Lo spogliatoio è il luogo in cui tale contraddizione diviene impossibile da ignorare. Non è pubblico, ma nemmeno privato: è lo spazio in cui i ragazzi apprendono a diventare uomini osservando altri ragazzi. Qui il corpo dell’altro si trasforma in parametro, confronto e fissazione. Addominali, braccia, mascelle, peli, profumo: tutto viene osservato, registrato, comparato. La distanza tra ammirazione e desiderio diviene improvvisamente minima, più esigua di quanto si voglia ammettere. Perché una parte considerevole della mascolinità contemporanea si costruisce attraverso il desiderio degli altri uomini: nel loro sguardo, nella loro approvazione, nella loro attenzione. La compagnia diventa così qualcosa di più ambiguo: un dispositivo di produzione dell’appartenenza, ma anche dell’attrazione. Una comunità edificata attorno al contatto, all’esibizione e alla costante ricerca di conferme.
Corpi che desiderano apparire impenetrabili e che, al tempo stesso, desiderano essere osservati. Forse è proprio qui che si annida il paradosso: una mascolinità che si proclama impermeabile al desiderio e che vive costantemente immersa nello sguardo altrui. Una virilità che pretende di esistere come forza autonoma, ma che trova la propria legittimazione nell’essere vista, riconosciuta, confermata. Il maranza non rappresenta l’assenza del desiderio. Ne rappresenta piuttosto la rimozione.
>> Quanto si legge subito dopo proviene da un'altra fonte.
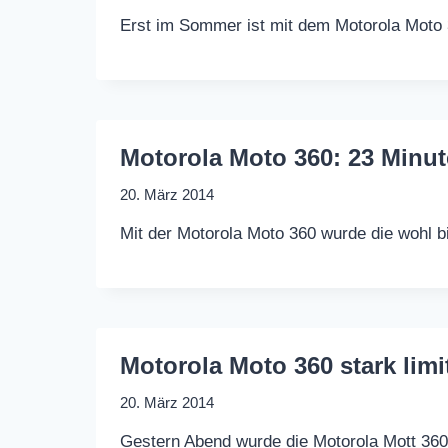
Erst im Sommer ist mit dem Motorola Moto 3
Motorola Moto 360: 23 Minut
20. März 2014
Mit der Motorola Moto 360 wurde die wohl b
Motorola Moto 360 stark limit
20. März 2014
Gestern Abend wurde die Motorola Mott 360 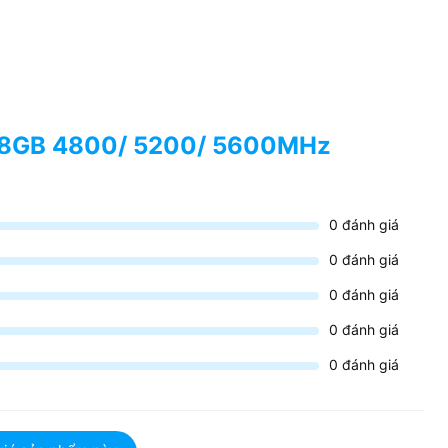
0)
5 8GB 4800/ 5200/ 5600MHz
0
đánh giá
0
đánh giá
0
đánh giá
0
đánh giá
0
đánh giá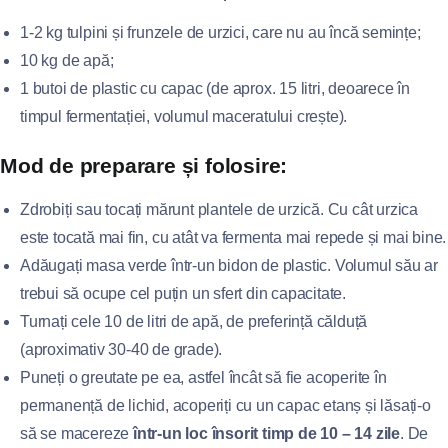
1-2 kg tulpini și frunzele de urzici, care nu au încă semințe;
10 kg de apă;
1 butoi de plastic cu capac (de aprox. 15 litri, deoarece în
timpul fermentației, volumul maceratului crește).
Mod de preparare și folosire:
Zdrobiți sau tocați mărunt plantele de urzică. Cu cât urzica
este tocată mai fin, cu atât va fermenta mai repede și mai bine.
Adăugați masa verde într-un bidon de plastic. Volumul său ar
trebui să ocupe cel puțin un sfert din capacitate.
Turnați cele 10 de litri de apă, de preferință călduță
(aproximativ 30-40 de grade).
Puneți o greutate pe ea, astfel încât să fie acoperite în
permanență de lichid, acoperiți cu un capac etanș și lăsați-o
să se macereze
într-un loc însorit timp de 10 – 14 zile
. De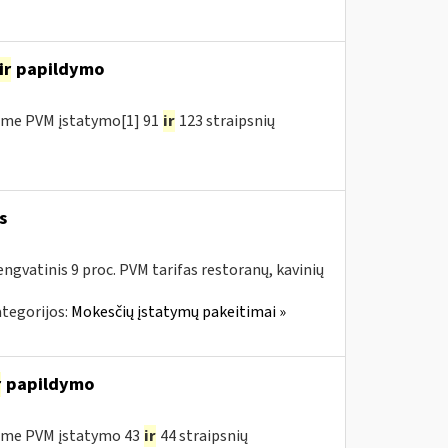
ir
papildymo
ėme PVM įstatymo[1] 91
ir
123 straipsnių
s
ngvatinis 9 proc. PVM tarifas restoranų, kavinių
tegorijos:
Mokesčių įstatymų pakeitimai »
r
papildymo
ėme PVM įstatymo 43
ir
44 straipsnių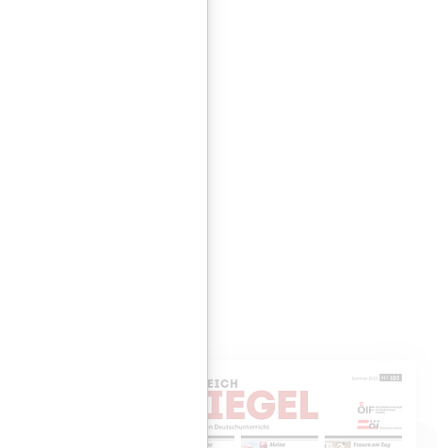
Abschicken
eren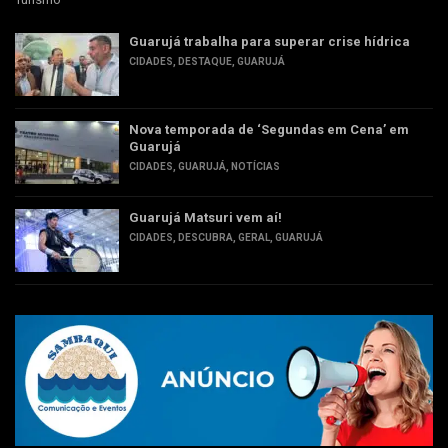
Guarujá trabalha para superar crise hídrica
CIDADES
,
DESTAQUE
,
GUARUJÁ
Nova temporada de ‘Segundas em Cena’ em
Guarujá
CIDADES
,
GUARUJÁ
,
NOTÍCIAS
Guarujá Matsuri vem aí!
CIDADES
,
DESCUBRA
,
GERAL
,
GUARUJÁ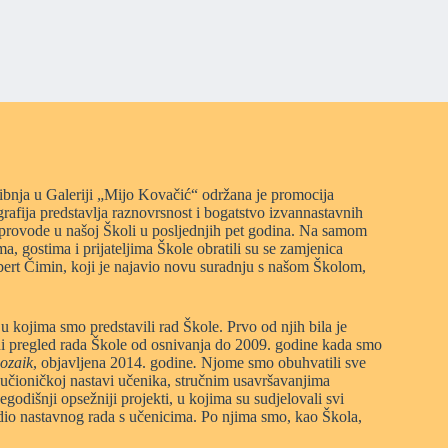
vibnja u Galeriji „Mijo Kovačić“ održana je promocija
fija predstavlja raznovrsnost i bogatstvo izvannastavnih
ca provode u našoj Školi u posljednjih pet godina. Na samom
a, gostima i prijateljima Škole obratili su se zamjenica
bert Čimin, koji je najavio novu suradnju s našom Školom,
 u kojima smo predstavili rad Škole. Prvo od njih bila je
ni pregled rada Škole od osnivanja do 2009. godine kada smo
ozaik
, objavljena 2014. godine
.
Njome smo obuhvatili sve
vanučioničkoj nastavi učenika, stručnim usavršavanjima
egodišnji opsežniji projekti, u kojima su sudjelovali svi
su dio nastavnog rada s učenicima. Po njima smo, kao Škola,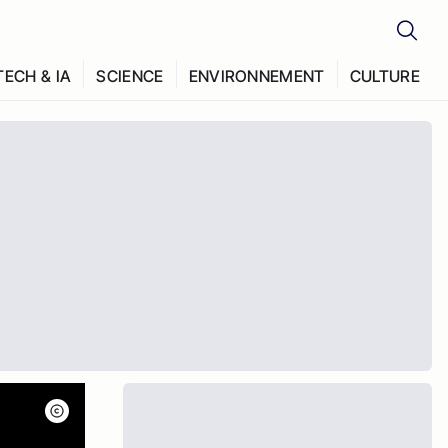
TECH & IA
SCIENCE
ENVIRONNEMENT
CULTURE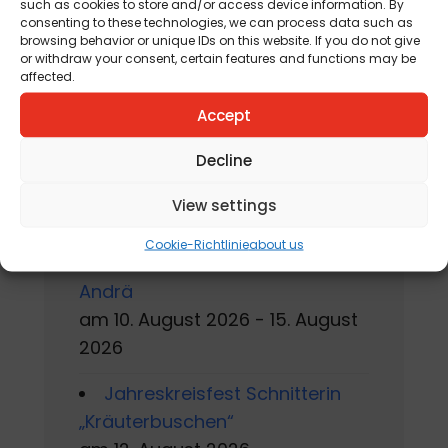
Domkunst II -
such as cookies to store and/or access device information. By
consenting to these technologies, we can process data such as
Metamorphosen
browsing behavior or unique IDs on this website. If you do not give
am 1. May 2026 - 31. October
or withdraw your consent, certain features and functions may be
affected.
2026
Accept
Gackern 2026
am 7. August 2026 - 16. August
Decline
2026
View settings
Sommerworkshop der
Cookie-Richtlinie
about us
Kärntner Kindermalschule in St.
Andrä
am 10. August 2026 - 15. August
2026
Jahreskreisfest Schnitterin
„Kräuterbuschen“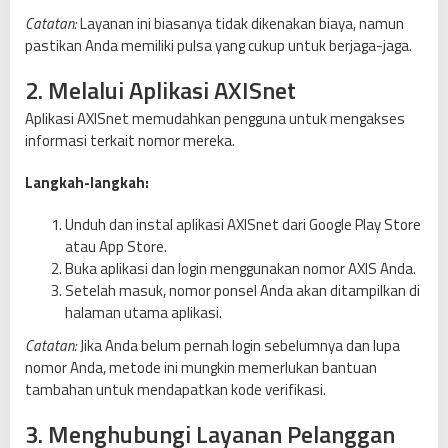
Catatan:
Layanan ini biasanya tidak dikenakan biaya, namun
pastikan Anda memiliki pulsa yang cukup untuk berjaga-jaga.
2. Melalui Aplikasi AXISnet
Aplikasi AXISnet memudahkan pengguna untuk mengakses
informasi terkait nomor mereka.
Langkah-langkah:
Unduh dan instal aplikasi AXISnet dari Google Play Store
atau App Store.
Buka aplikasi dan login menggunakan nomor AXIS Anda.
Setelah masuk, nomor ponsel Anda akan ditampilkan di
halaman utama aplikasi.
Catatan:
Jika Anda belum pernah login sebelumnya dan lupa
nomor Anda, metode ini mungkin memerlukan bantuan
tambahan untuk mendapatkan kode verifikasi.
3. Menghubungi Layanan Pelanggan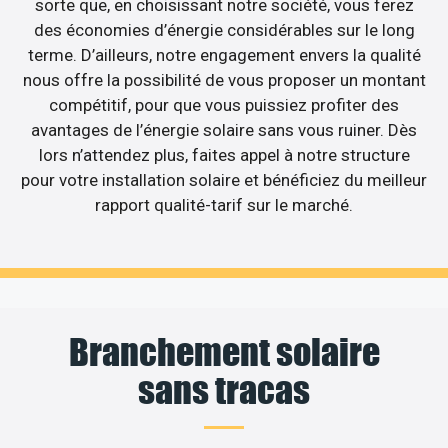
sorte que, en choisissant notre société, vous ferez
des économies d’énergie considérables sur le long
terme. D’ailleurs, notre engagement envers la qualité
nous offre la possibilité de vous proposer un montant
compétitif, pour que vous puissiez profiter des
avantages de l’énergie solaire sans vous ruiner. Dès
lors n’attendez plus, faites appel à notre structure
pour votre installation solaire et bénéficiez du meilleur
rapport qualité-tarif sur le marché.
Branchement solaire
sans tracas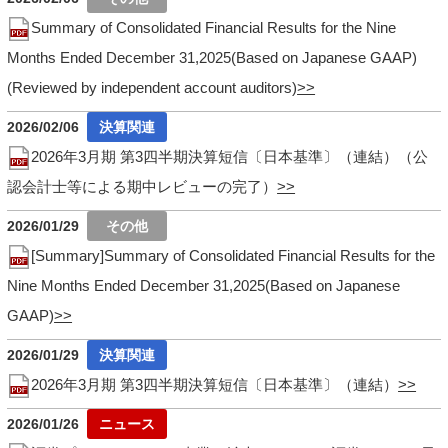
Summary of Consolidated Financial Results for the Nine
Months Ended December 31,2025(Based on Japanese GAAP)
(Reviewed by independent account auditors)
2026/02/06
2026年3月期 第3四半期決算短信〔日本基準〕（連結）（公
認会計士等による期中レビューの完了）
2026/01/29
[Summary]Summary of Consolidated Financial Results for the
Nine Months Ended December 31,2025(Based on Japanese
GAAP)
2026/01/29
2026年3月期 第3四半期決算短信〔日本基準〕（連結）
2026/01/26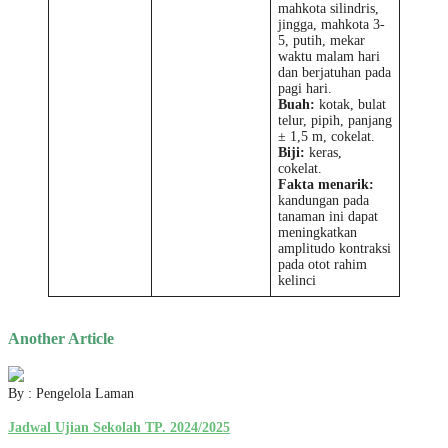
mahkota silindris,
jingga, mahkota 3-
5, putih, mekar
waktu malam hari
dan berjatuhan pada
pagi hari.
Buah:
kotak, bulat
telur, pipih, panjang
± 1,5 m, cokelat.
Biji:
keras,
cokelat.
Fakta menarik:
kandungan pada
tanaman ini dapat
meningkatkan
amplitudo kontraksi
pada otot rahim
kelinci
Another Article
By : Pengelola Laman
Jadwal Ujian Sekolah TP. 2024/2025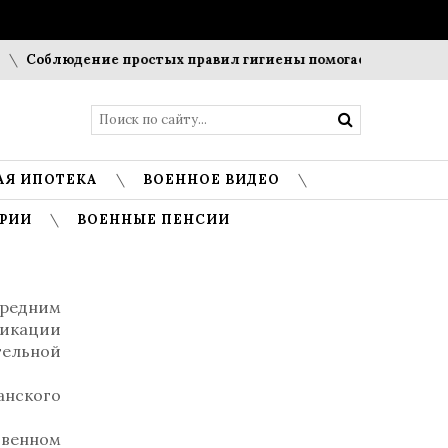
блюдение простых правил гигиены помогает сохранить прозр
АЯ ИПОТЕКА
ВОЕННОЕ ВИДЕО
РИИ
ВОЕННЫЕ ПЕНСИИ
редним
фикации
тельной
анского
твенном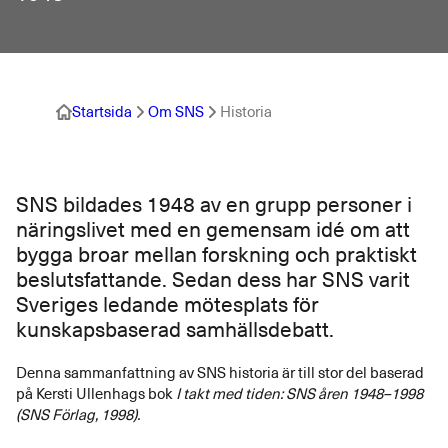
Startsida
Om SNS
Historia
SNS bildades 1948 av en grupp personer i
näringslivet med en gemensam idé om att
bygga broar mellan forskning och praktiskt
beslutsfattande. Sedan dess har SNS varit
Sveriges ledande mötesplats för
kunskapsbaserad samhällsdebatt.
Denna sammanfattning av SNS historia är till stor del baserad
på Kersti Ullenhags bok
I takt med tiden: SNS åren 1948–1998
(SNS Förlag, 1998).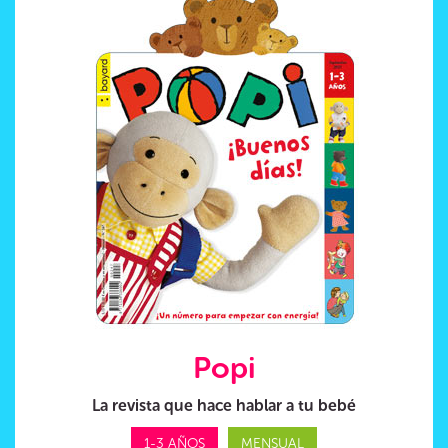
Popi
La revista que hace hablar a tu bebé
1-3 AÑOS
MENSUAL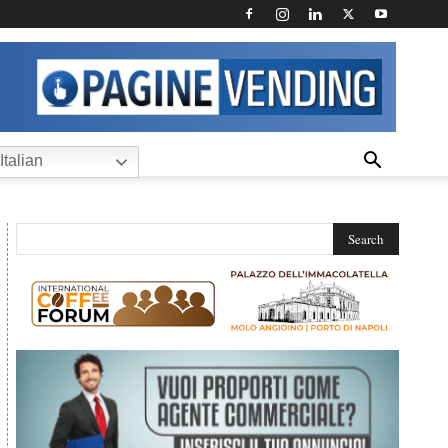
Italian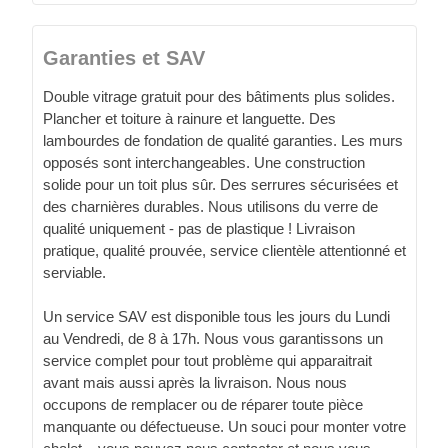
Garanties et SAV
Double vitrage gratuit pour des bâtiments plus solides.
Plancher et toiture à rainure et languette. Des
lambourdes de fondation de qualité garanties. Les murs
opposés sont interchangeables. Une construction
solide pour un toit plus sûr. Des serrures sécurisées et
des charnières durables. Nous utilisons du verre de
qualité uniquement - pas de plastique ! Livraison
pratique, qualité prouvée, service clientèle attentionné et
serviable.
Un service SAV est disponible tous les jours du Lundi
au Vendredi, de 8 à 17h. Nous vous garantissons un
service complet pour tout problème qui apparaitrait
avant mais aussi après la livraison. Nous nous
occupons de remplacer ou de réparer toute pièce
manquante ou défectueuse. Un souci pour monter votre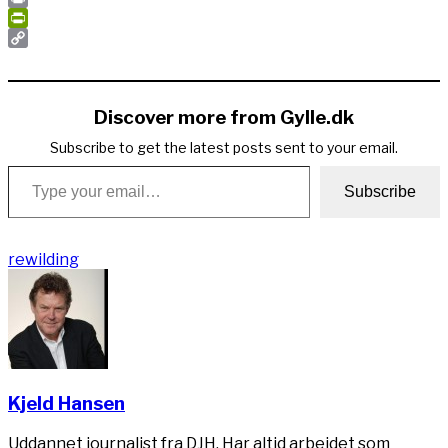
Print
PrintFriendly
Copy
Link
Discover more from Gylle.dk
Subscribe to get the latest posts sent to your email.
Type your email…
Subscribe
rewilding
Kjeld Hansen
Uddannet journalist fra DJH. Har altid arbejdet som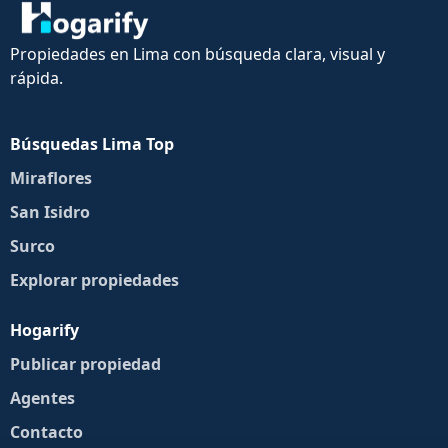
Propiedades en Lima con búsqueda clara, visual y
rápida.
Búsquedas Lima Top
Miraflores
San Isidro
Surco
Explorar propiedades
Hogarify
Publicar propiedad
Agentes
Contacto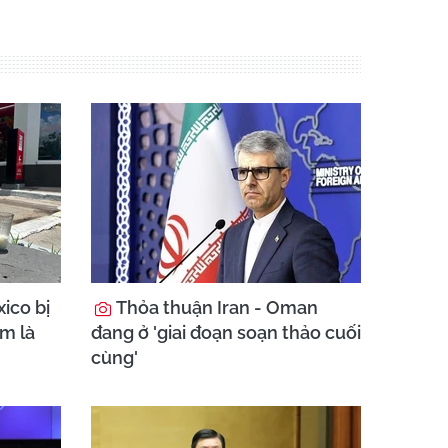
ico bị
Thỏa thuận Iran - Oman
am là
đang ở 'giai đoạn soạn thảo cuối
cùng'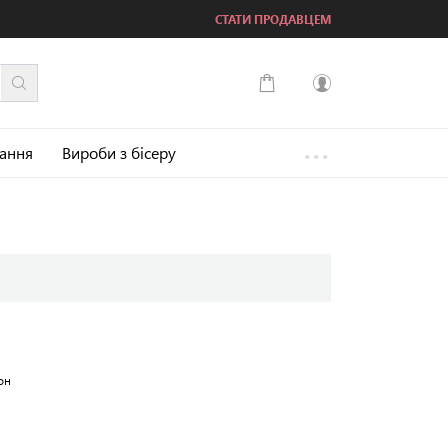
СТАТИ ПРОДАВЦЕМ
...
Увійти
зання
Вироби з бісеру
Зареєструватися
он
La sua estetica, i suoi rituali e le sue posture raccontano una verità che il linguaggio continua ostinatamente a negare: che ogni corpo esibito è anche un corpo che domanda attenzione; che ogni manifestazione di forza contiene una richiesta di riconoscimento; che dietro l’ostentazione della durezza sopravvive, intatta, la necessità di essere desiderati. Forse il nucleo del fenomeno risiede proprio qui. Non nella violenza, nella sfida o nell’arroganza, ma in una forma di vulnerabilità dissimulata sotto le sembianze della potenza. Un’intera grammatica del desiderio che continua a esprimersi attraverso i corpi proprio mentre afferma di non voler significare nulla.